May is a month to get moving! As National Physical Fitness and Sports Month, it’s a great excuse to enjoy the nicer weather and improve your overall fitness. Even if you have a lower limb condition that makes normal exercise more difficult, like arthritis, you can still enjoy activities. Actually, exercise is very healthy for arthritis and can help improve your uncomfortable symptoms—if it’s done safely.
Arthritis is the inflammation and deterioration of joints. The disease slowly stiffens and breaks down the protective tissues between bones. It causes pain anywhere it develops, but in the feet it can impair your mobility. Because of this, you might be tempted to move as little as possible.
This temptation is actually a huge mistake. Exercise is important and beneficial for feet with joint inflammation, since it increases strength and flexibility, and even reduces some pain. Refusing to move only allows your feet to stiffen faster, instead of keeping them movable. The key to exercising well with arthritis (so that you don’t hurt yourself) is to do so safely.
Here are a few basic safety tips:
- Go slow – Adjusting to new activities can be hard on joints, so start slowly and build up over time.
- Adjust for pain – Modify your activity accommodate pain. This could mean adjusting the intensity or frequency of your workouts, or even changing activities altogether.

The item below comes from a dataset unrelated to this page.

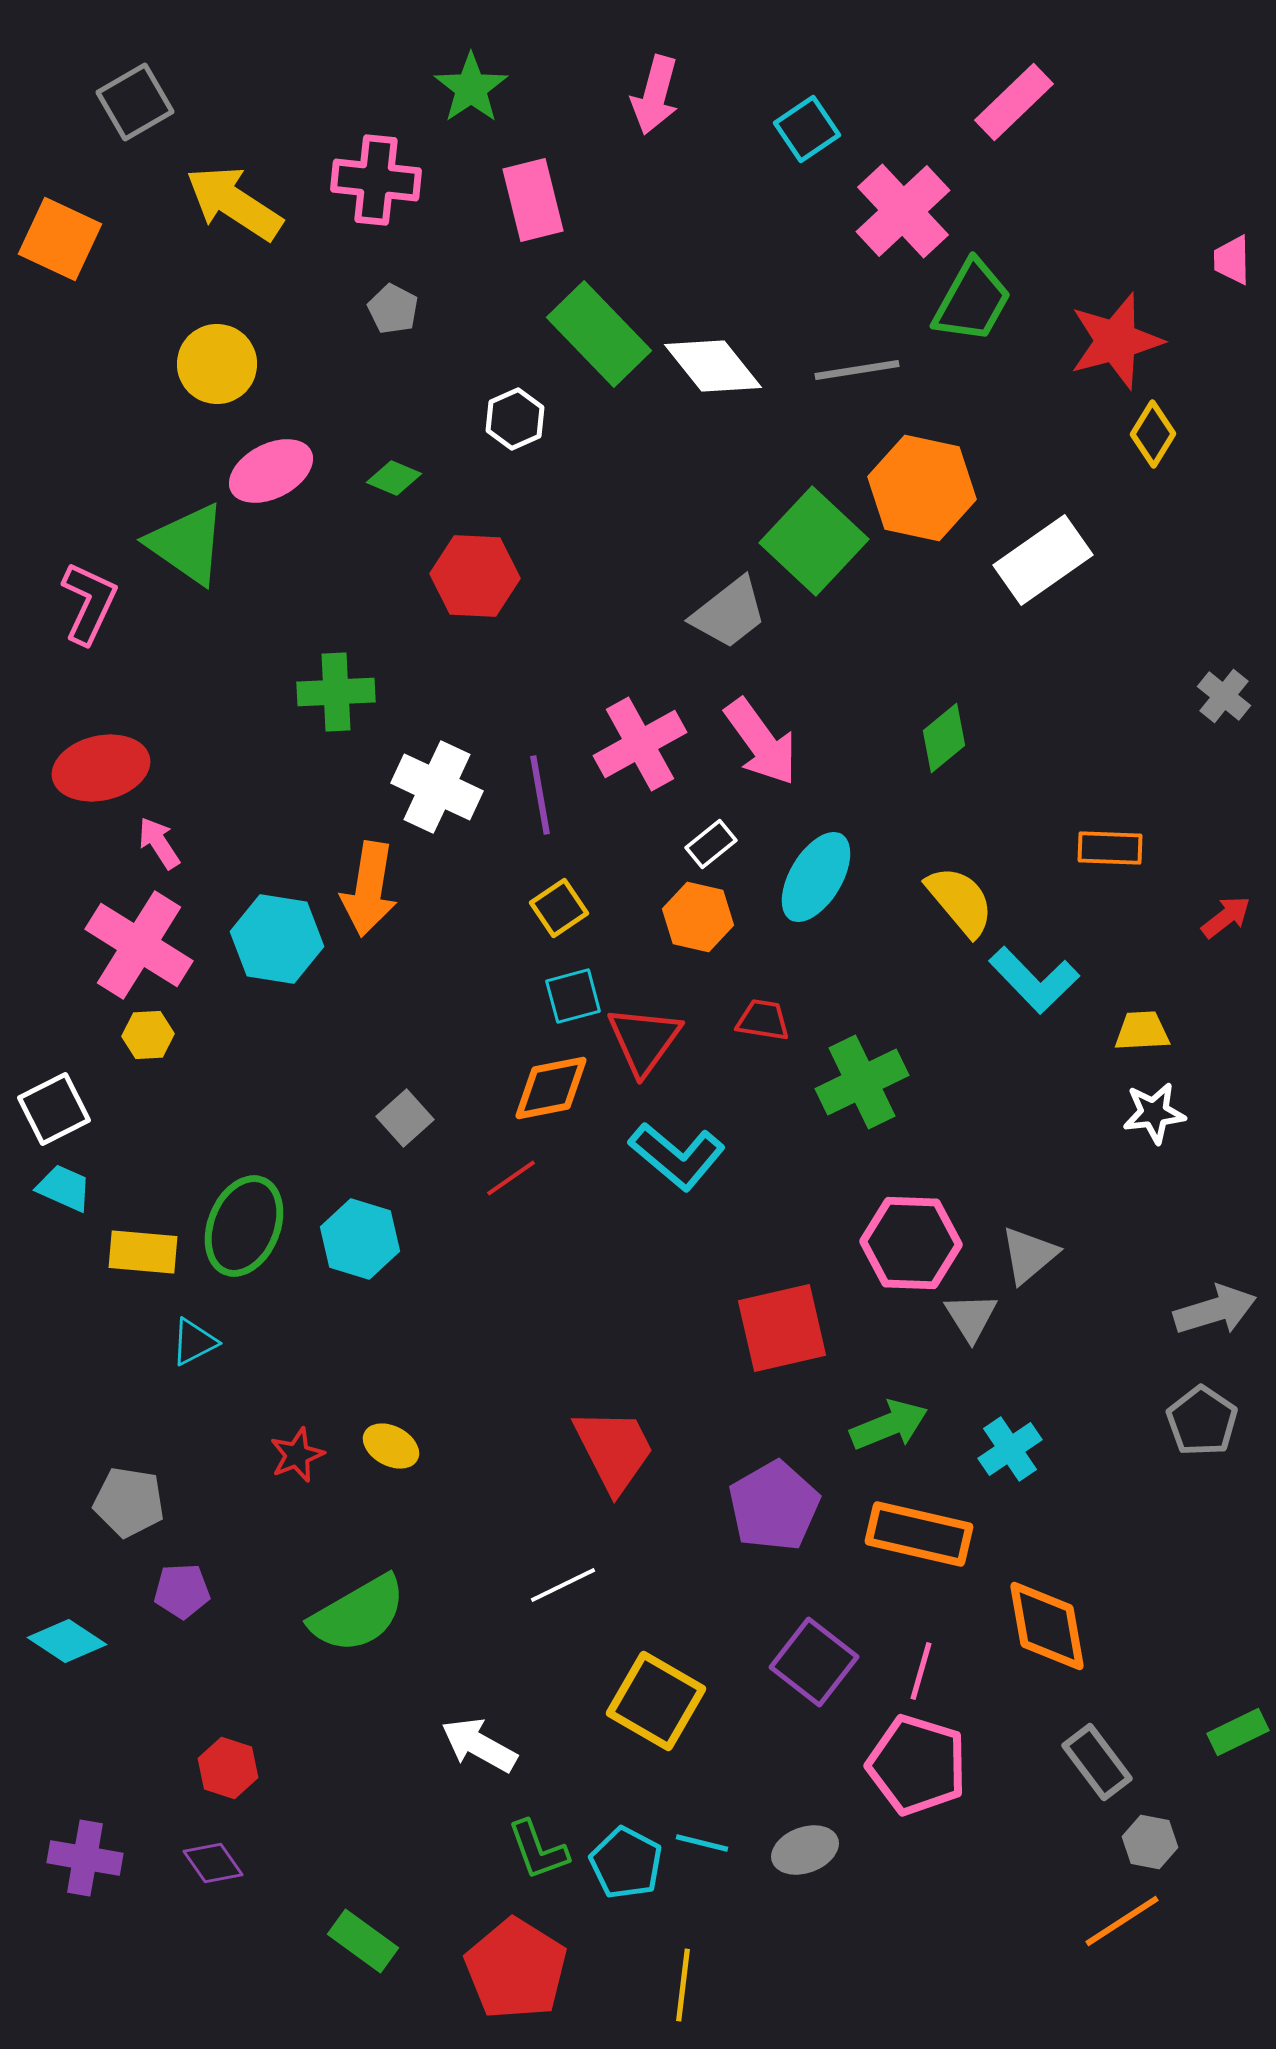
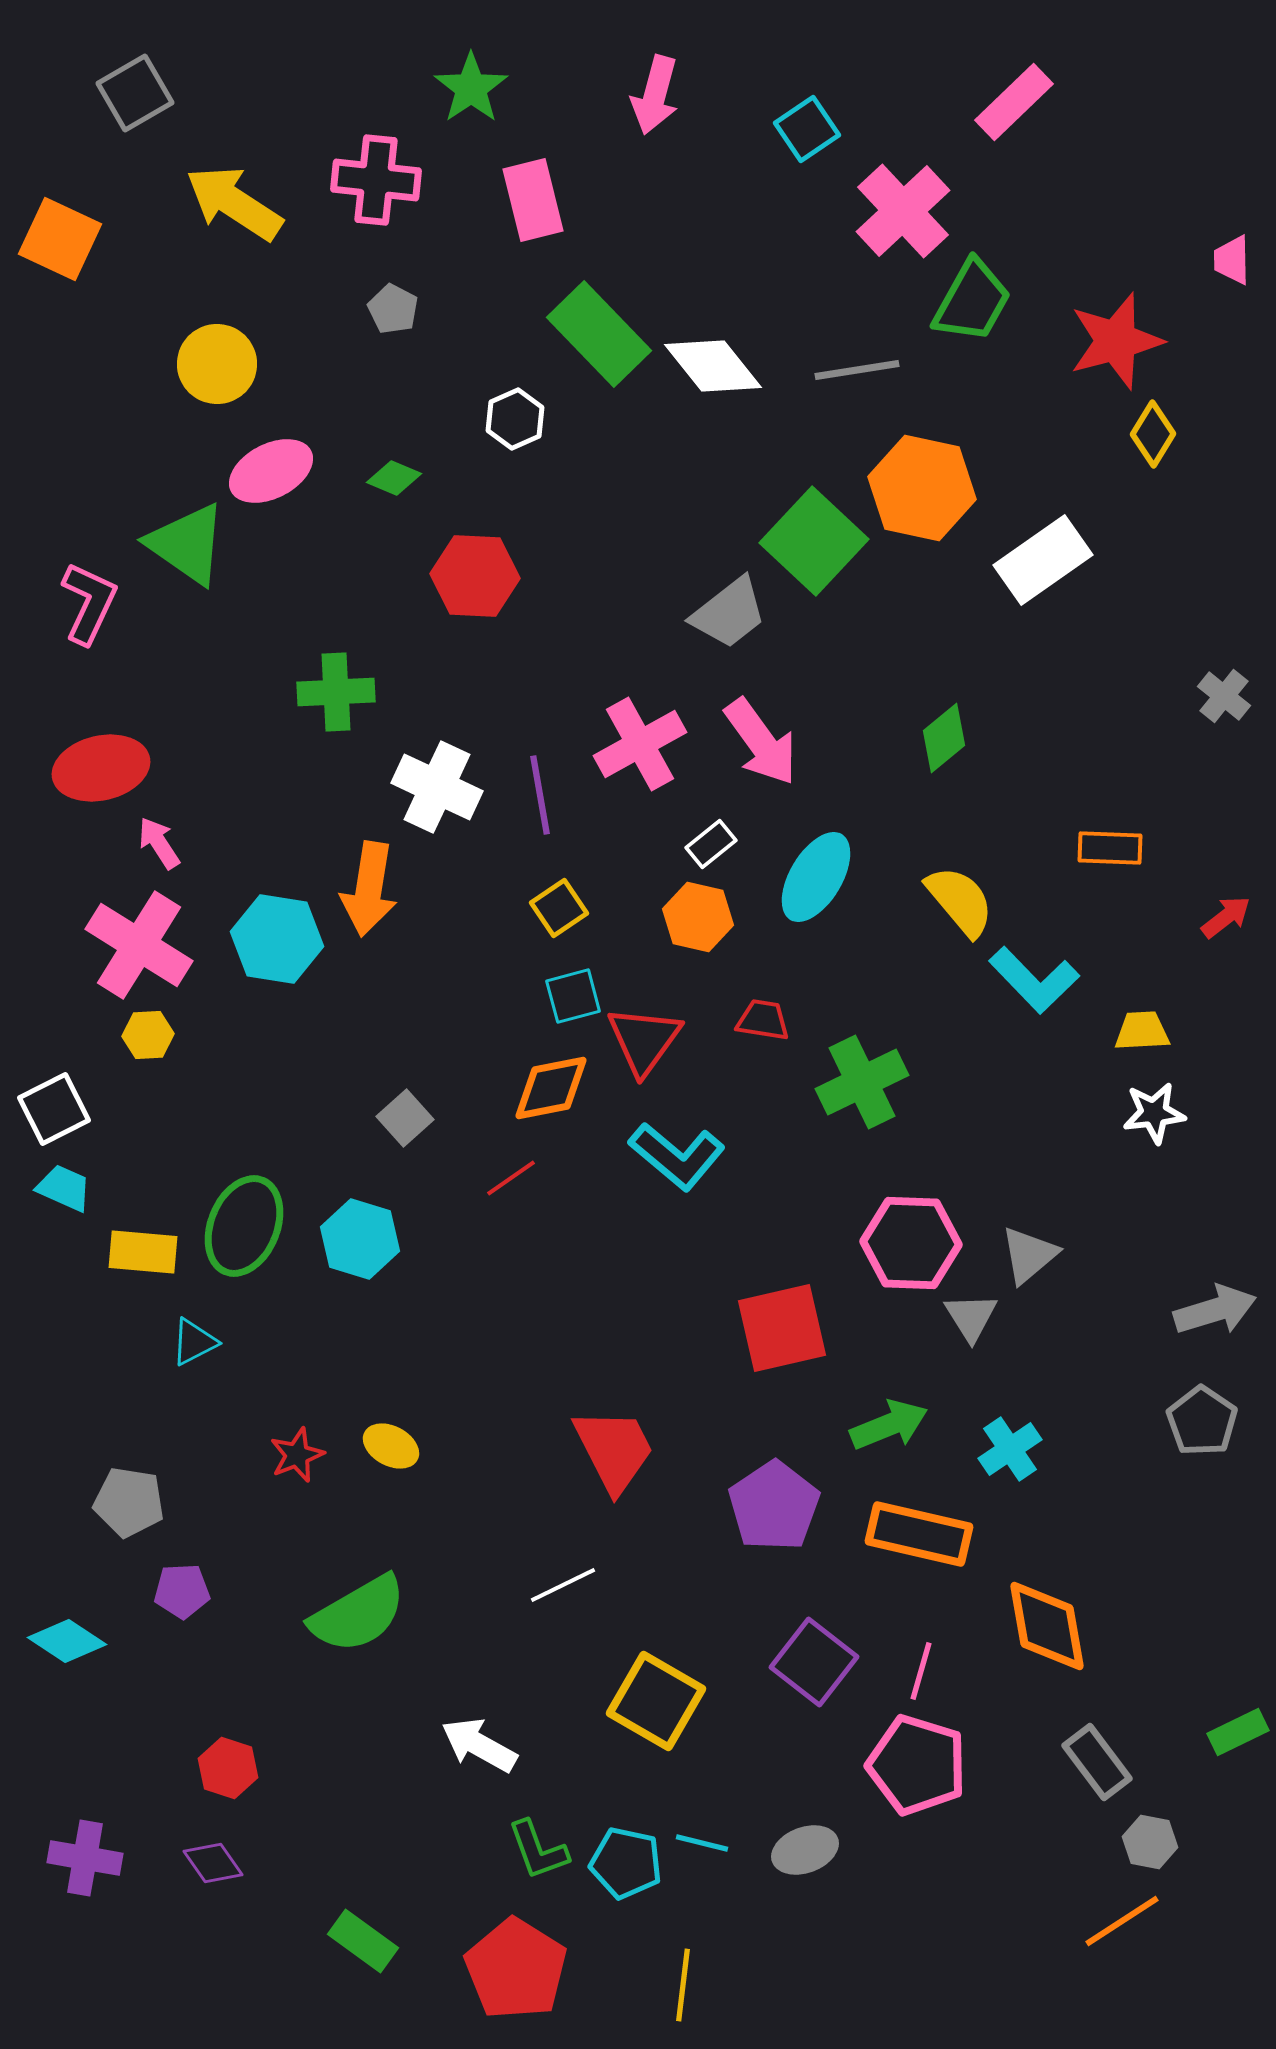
gray square at (135, 102): moved 9 px up
purple pentagon at (774, 1506): rotated 4 degrees counterclockwise
cyan pentagon at (626, 1863): rotated 16 degrees counterclockwise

- Stick to low impact – Stick to exercise that’s easy on the joints! Biking, swimming, water aerobics, and yoga are good choices.

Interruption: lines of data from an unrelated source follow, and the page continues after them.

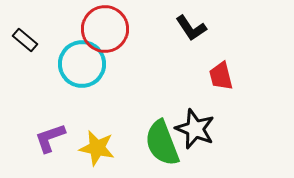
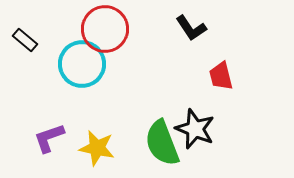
purple L-shape: moved 1 px left
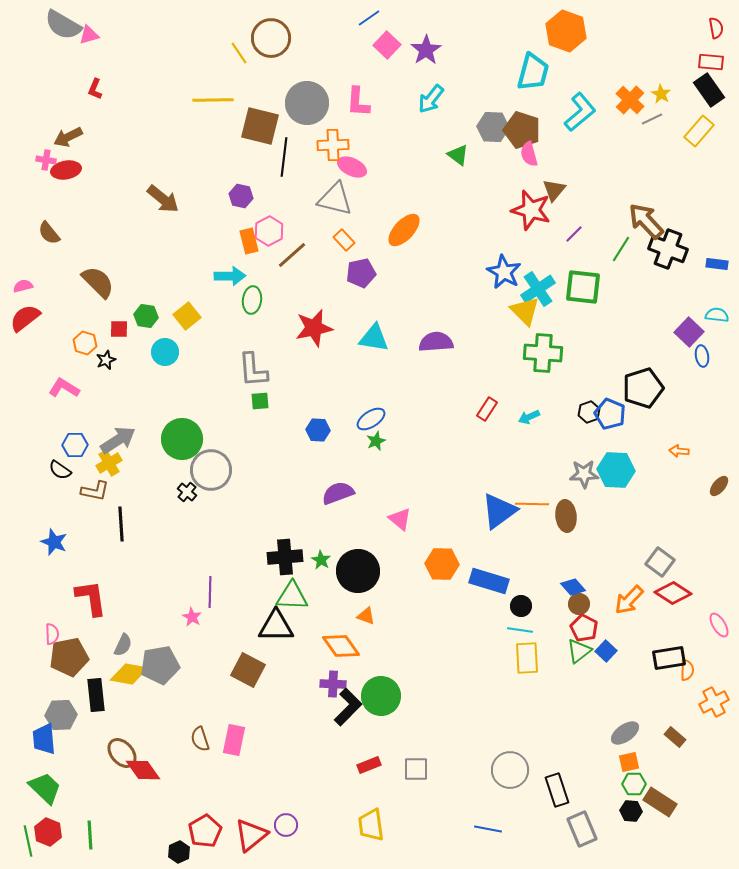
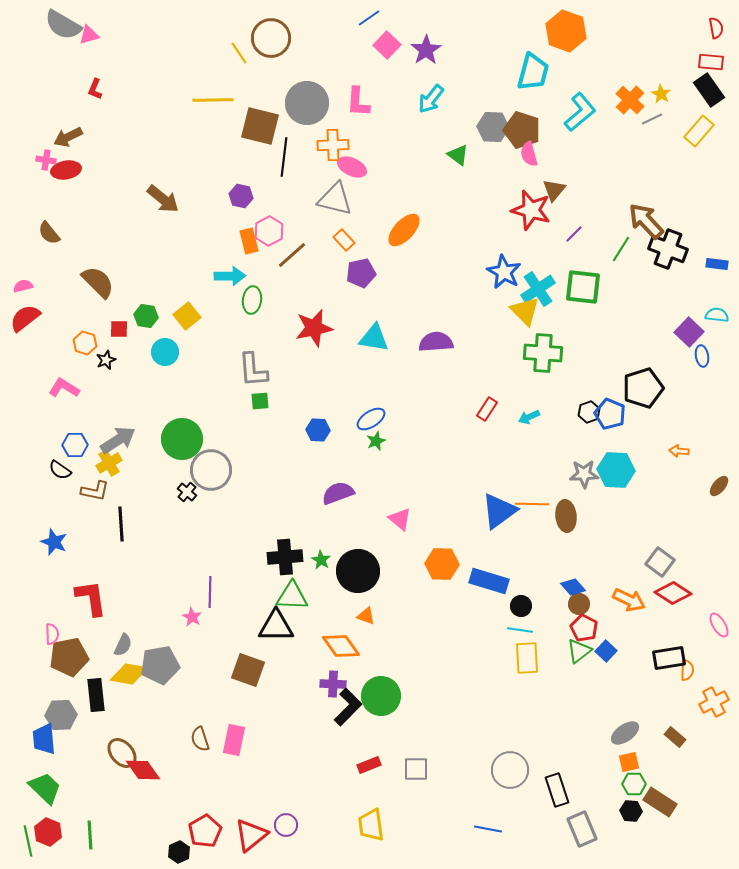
orange arrow at (629, 600): rotated 108 degrees counterclockwise
brown square at (248, 670): rotated 8 degrees counterclockwise
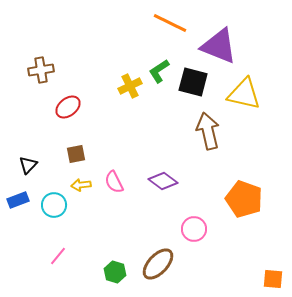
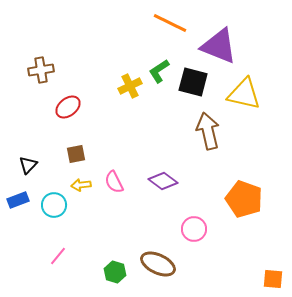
brown ellipse: rotated 72 degrees clockwise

- Wear the right shoes – How your feet are supported makes a difference for pain. Wear styles that cushion your sole and support your arch to absorb shock for you.
- Warm up – A warmup is one of the most crucial parts of an exercise regimen. It helps your body prepare for activity so you don’t injure yourself.
- Cover all your bases – Strength, flexibility, and cardio are all important. Mix up your activities so you work on all three.
Exercising safely is possible, so don’t stay still and let arthritis stiffen and limit your joints! Just take it slow and stick to exercises that won’t injure your feet. Dr. Rick Martin and Dr. Keith F. Tyson at Martin Foot will help you establish a fitness plan that meets your needs. We can also help you manage your lower limb arthritis in other ways. Just use the website or call (717) 757-3537 to make an appointment at our offices in Hanover, Lancaster, Lititz and York, PA.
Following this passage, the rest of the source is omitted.